- _EXERCISE DETAILS_
Starting with the line that has "Gildor's Forums" in the records below and ending with the line that has "tends to have a much greater impact on", output those lines exactly and nothing more; omit the pictures.

Data extracted from a collection
-------------------------
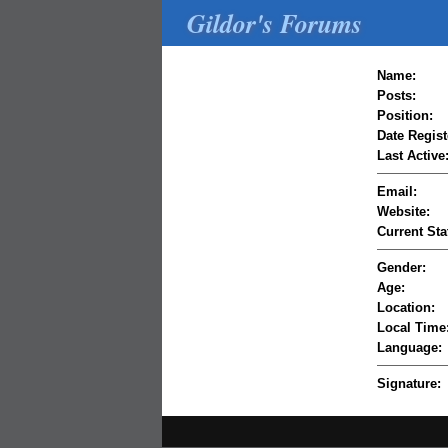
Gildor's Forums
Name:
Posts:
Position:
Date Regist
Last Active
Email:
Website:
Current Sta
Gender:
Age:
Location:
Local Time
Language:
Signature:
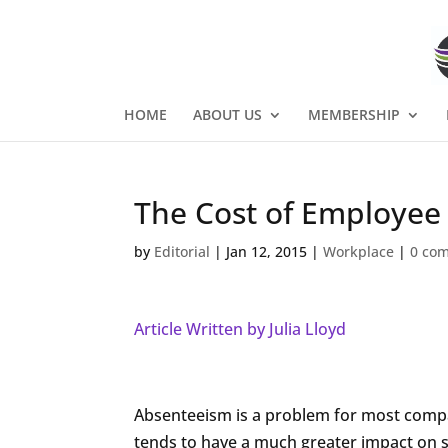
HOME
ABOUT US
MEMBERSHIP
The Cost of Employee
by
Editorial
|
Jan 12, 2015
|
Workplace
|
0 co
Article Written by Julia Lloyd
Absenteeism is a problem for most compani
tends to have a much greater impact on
-------------------------
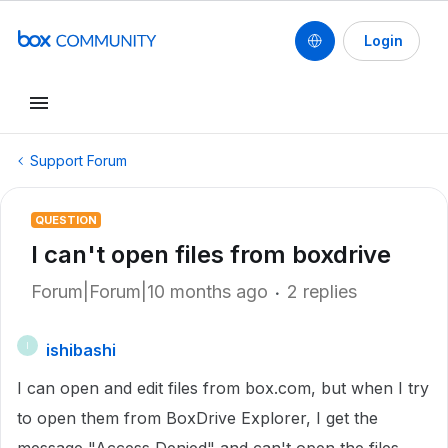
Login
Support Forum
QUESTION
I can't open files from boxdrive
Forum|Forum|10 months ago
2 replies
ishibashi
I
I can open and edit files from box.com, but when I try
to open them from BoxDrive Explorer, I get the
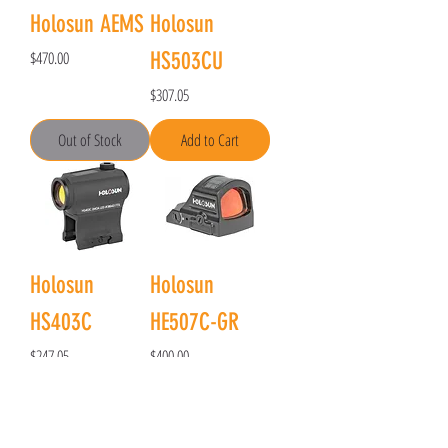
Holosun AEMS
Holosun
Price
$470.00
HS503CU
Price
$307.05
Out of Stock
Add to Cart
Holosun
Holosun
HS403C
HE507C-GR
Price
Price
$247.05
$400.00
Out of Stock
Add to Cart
-------------------------
- _RESPONSE BELOW_
Gildor's Forums
Name:
Posts:
Position:
Date Regist
Last Active
Email:
Website:
Current Sta
Gender:
Age:
Location:
Local Time
Language:
Signature:
HOME
ABOUT US
MEMBERSHIP
The Cost of Employee
by
Editorial
|
Jan 12, 2015
|
Workplace
|
0 co
Article Written by Julia Lloyd
Absenteeism is a problem for most compani
tends to have a much greater impact on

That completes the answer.